You know that you’re getting old when a classic GCSE set text was written several years after you had finished your English Literature degree. Dennis Kelly’s “DNA” is now shaping the minds of hundreds of thousands of British schoolchildren. For those of us who did not catch “DNA” the first time around in 2007, or the second in 2012, then the King’s Players have finally delivered it to our feet at Zoo Southside.

It’s very good and also somewhat odd. Like Simon Stephens’ “Herons,” which is currently playing over at the Pleasance Zoo, “DNA” was originally intended to be performed by young teenaged actors. At first the King’s Players do not specify that they are playing children and their comic performances may lead us to assume that we are merely watching silly adults. When one of them eventually refers to what happened earlier in school, we may suppose that they are a bunch of shambolic teachers. Even once I had clocked the fact that the characters were children, I could still not really see it. They are too measured and too solemn.

The schoolboy Adam has died, mostly by accident, at the hands of his friends. His body is now lying at the bottom of a mineshaft. Those responsible turn to the taciturn genius Phil (Ben Dallyn) for help, and he accordingly engineers an elaborate miscarriage of justice in which an innocent postman is framed for Adam’s murder. “DNA” is thereafter predominantly a farce and the well-to-do accents of these kids turn them into helpless twits, rather than the sort who get embroiled in real-life gangland killings.

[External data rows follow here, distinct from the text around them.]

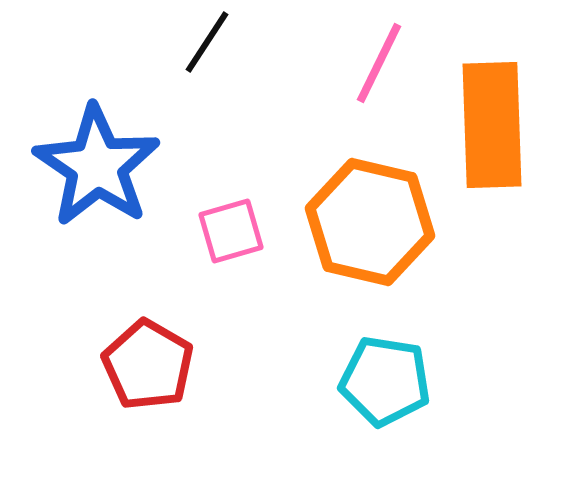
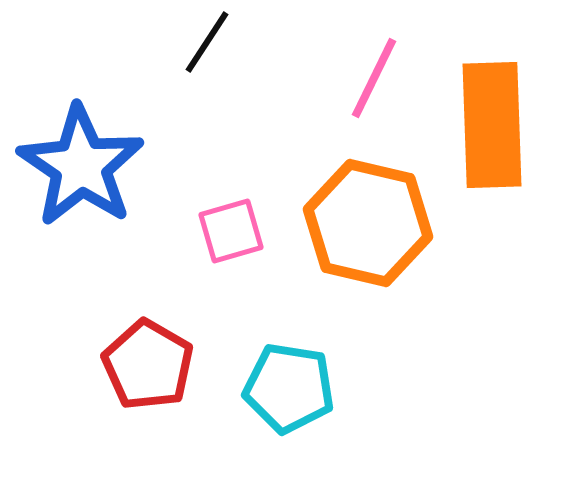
pink line: moved 5 px left, 15 px down
blue star: moved 16 px left
orange hexagon: moved 2 px left, 1 px down
cyan pentagon: moved 96 px left, 7 px down
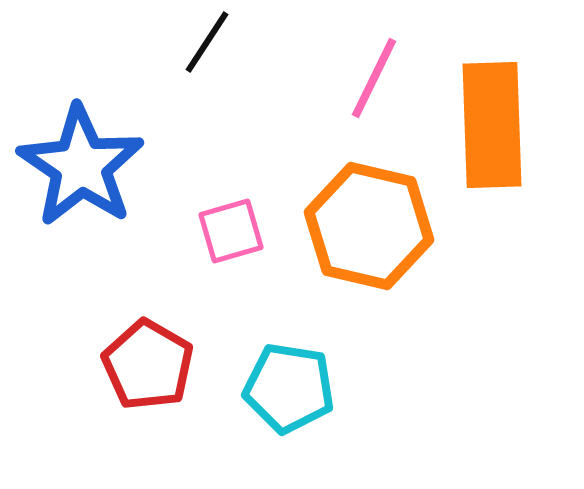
orange hexagon: moved 1 px right, 3 px down
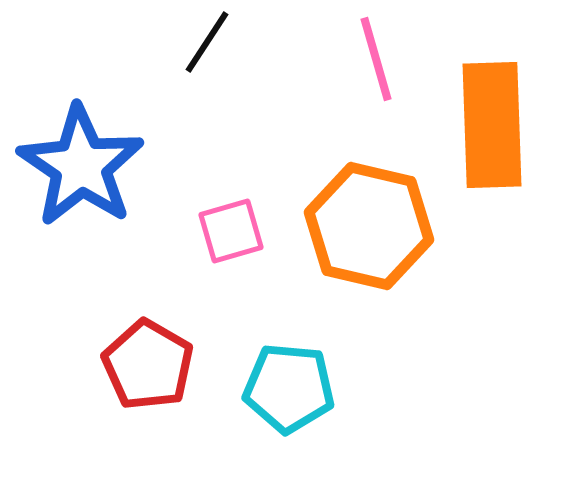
pink line: moved 2 px right, 19 px up; rotated 42 degrees counterclockwise
cyan pentagon: rotated 4 degrees counterclockwise
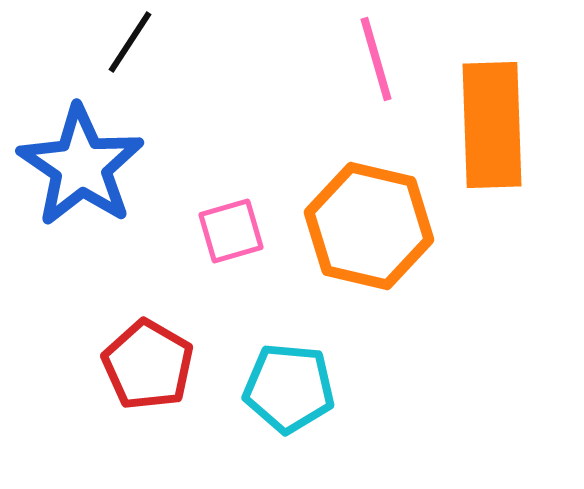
black line: moved 77 px left
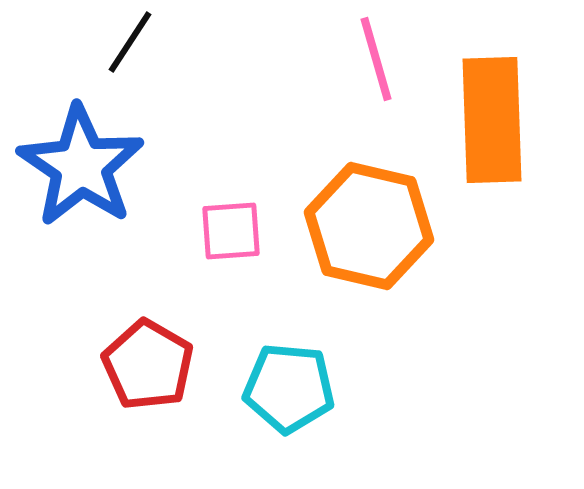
orange rectangle: moved 5 px up
pink square: rotated 12 degrees clockwise
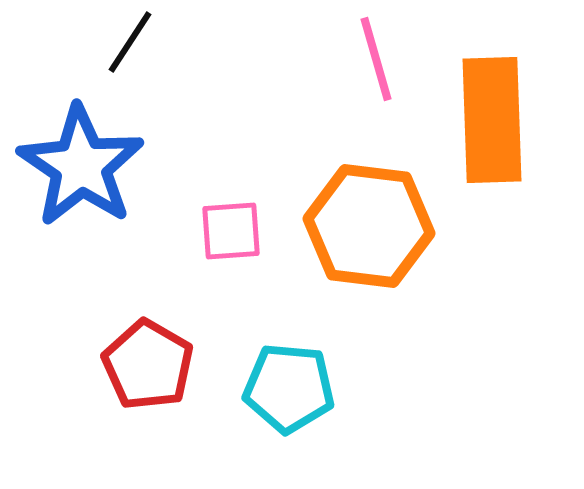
orange hexagon: rotated 6 degrees counterclockwise
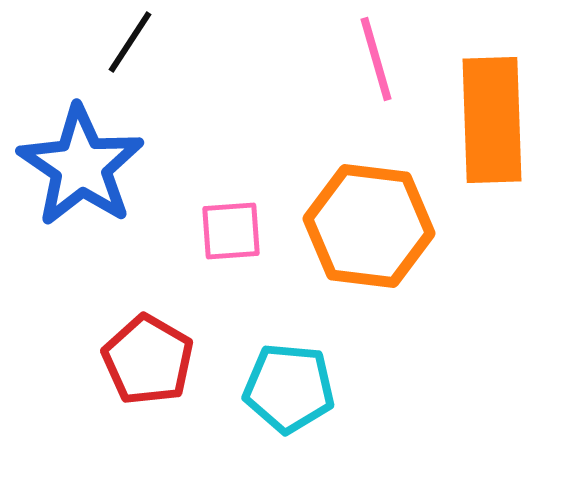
red pentagon: moved 5 px up
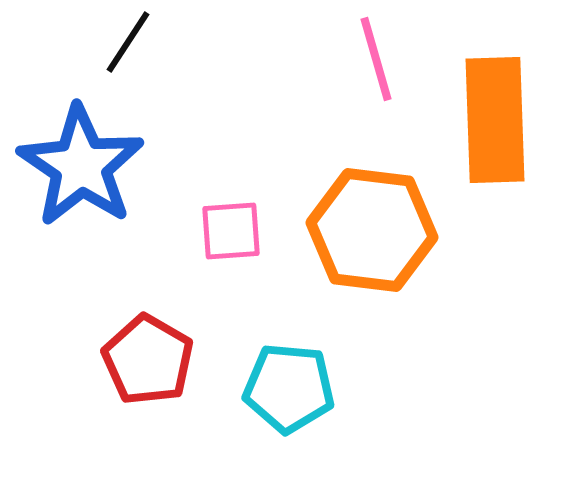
black line: moved 2 px left
orange rectangle: moved 3 px right
orange hexagon: moved 3 px right, 4 px down
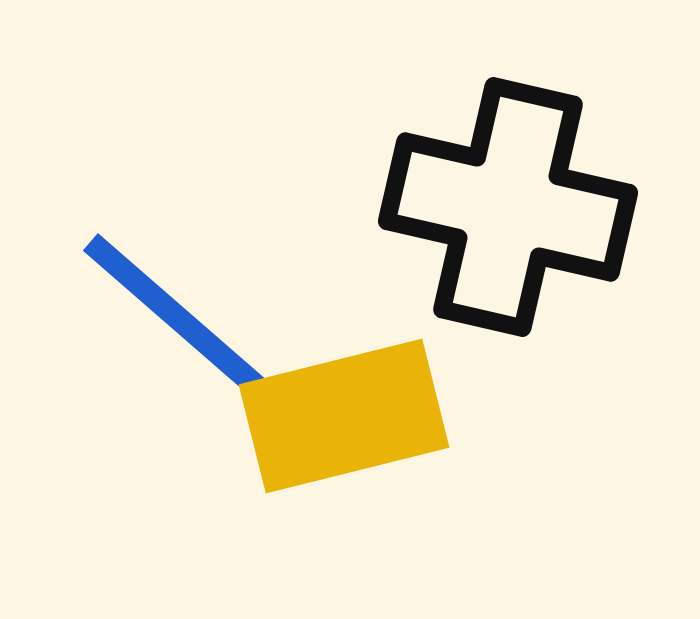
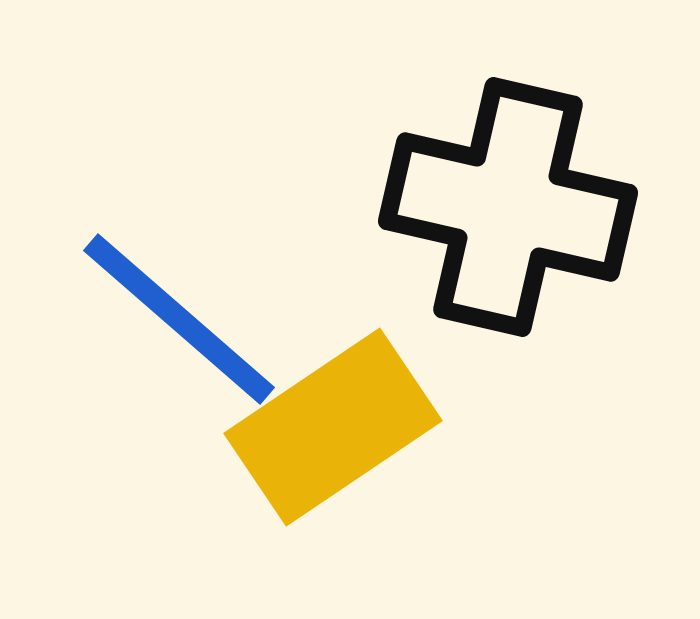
yellow rectangle: moved 11 px left, 11 px down; rotated 20 degrees counterclockwise
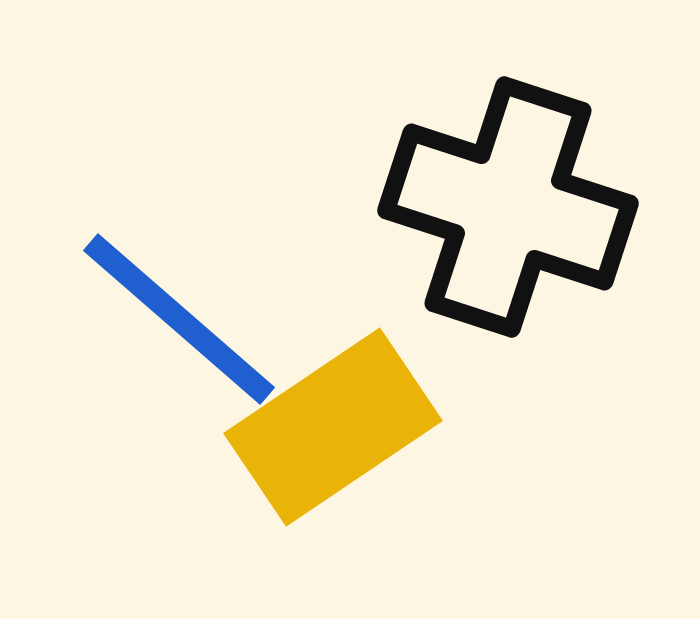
black cross: rotated 5 degrees clockwise
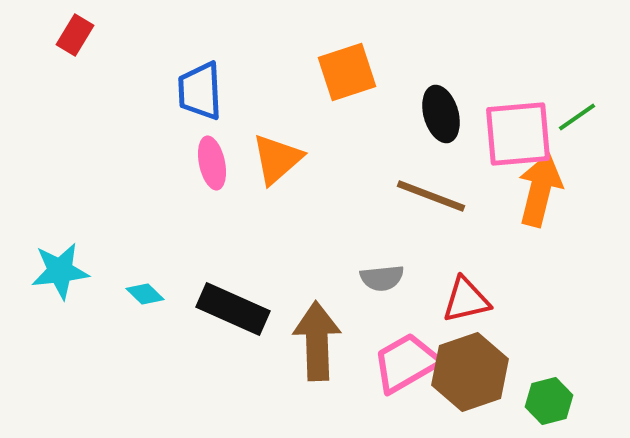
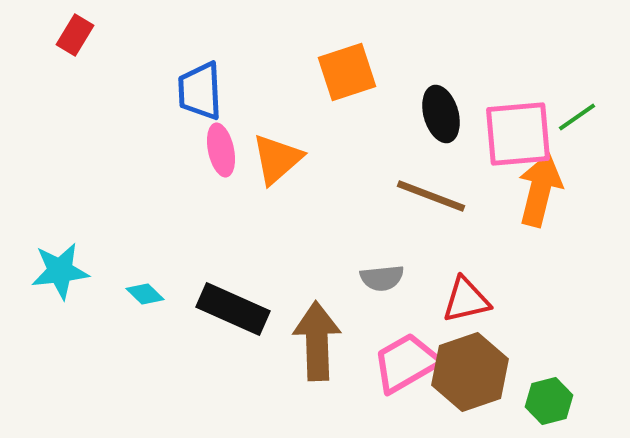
pink ellipse: moved 9 px right, 13 px up
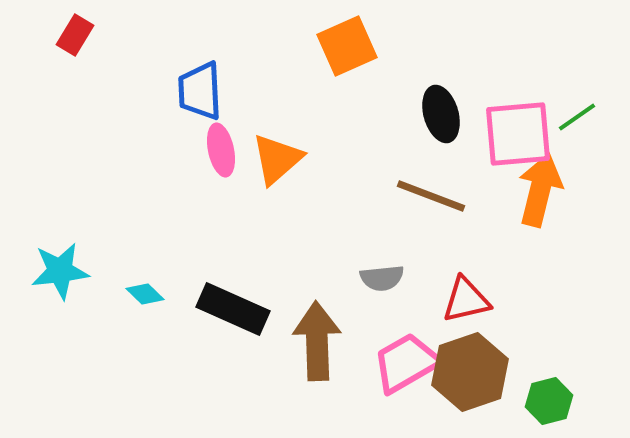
orange square: moved 26 px up; rotated 6 degrees counterclockwise
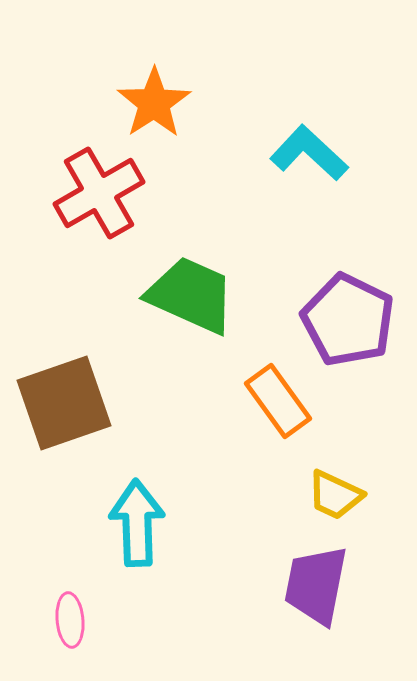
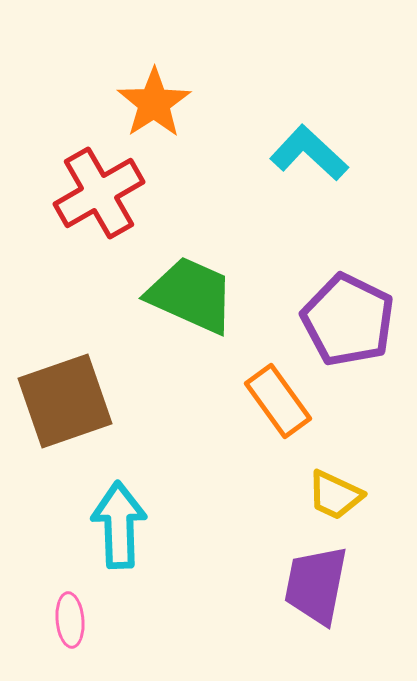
brown square: moved 1 px right, 2 px up
cyan arrow: moved 18 px left, 2 px down
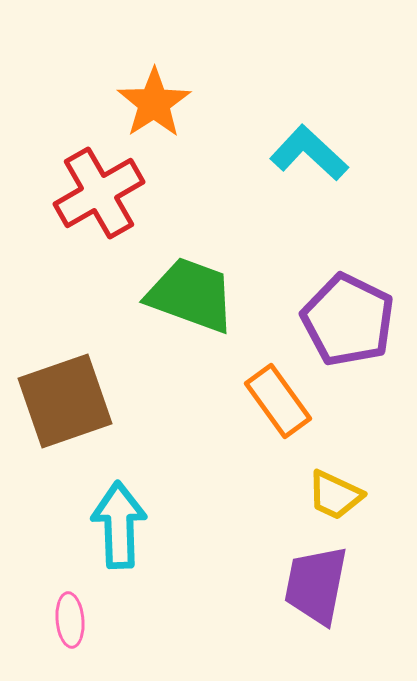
green trapezoid: rotated 4 degrees counterclockwise
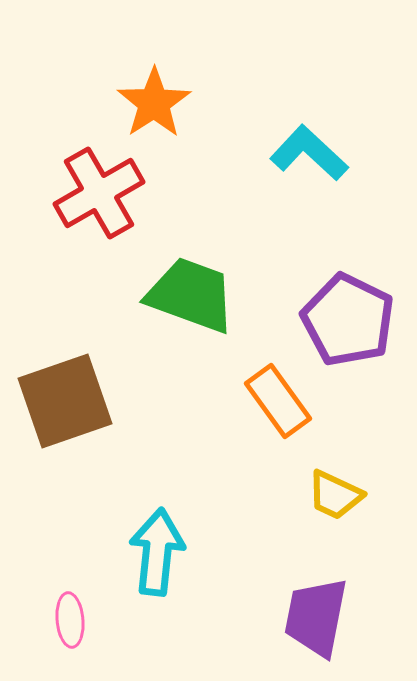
cyan arrow: moved 38 px right, 27 px down; rotated 8 degrees clockwise
purple trapezoid: moved 32 px down
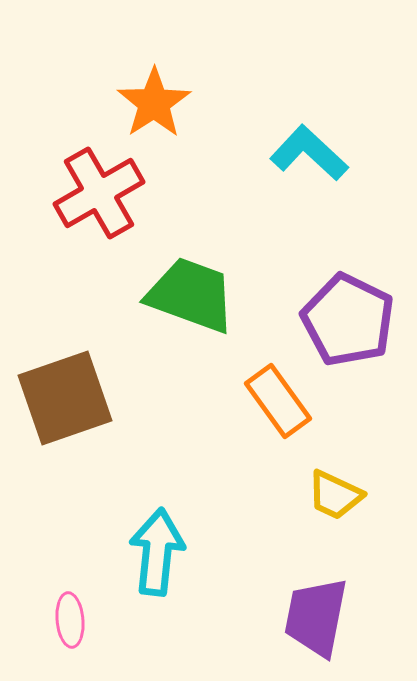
brown square: moved 3 px up
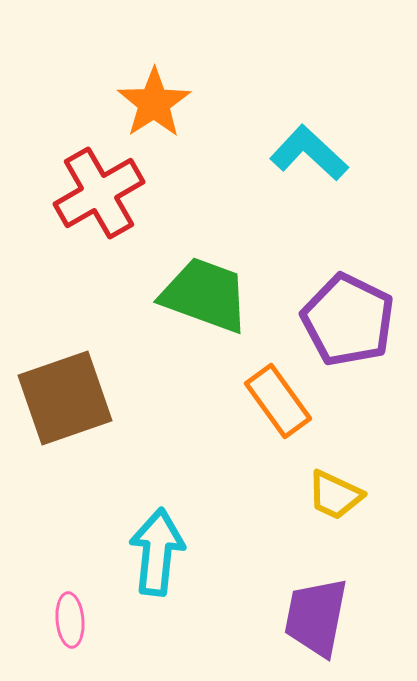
green trapezoid: moved 14 px right
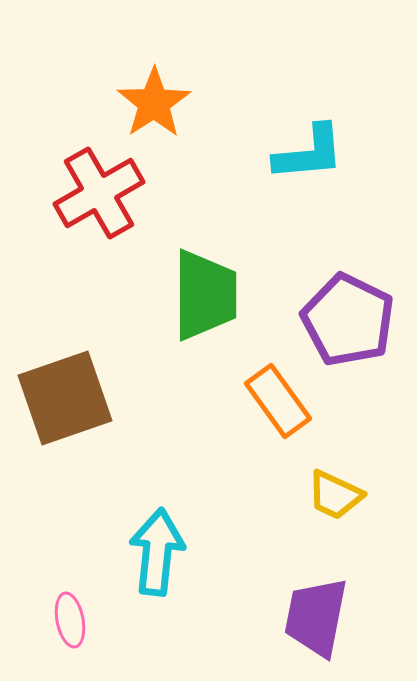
cyan L-shape: rotated 132 degrees clockwise
green trapezoid: rotated 70 degrees clockwise
pink ellipse: rotated 6 degrees counterclockwise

If you heave aside the cumbersome oddity of this play, then the acting and direction are actually superb. At first Lea (Elise Van Lil) and Phil look like Wallace and Gromit, with the former chattering witlessly away and the latter keeping his own gloomy counsel. Yet they are gradually unveiled as adversaries in their own cosmic power struggle. Lea wants to believe in human aspiration; Phil remains cynically engrossed in the succession of food items which he produces from his rucksack and polishes off in the manner of the Very Hungry Caterpillar. Most of this play fades into background noise, the gang politics becomes as trivial as any other politics, but will Phil give us a little smile? Just a little one?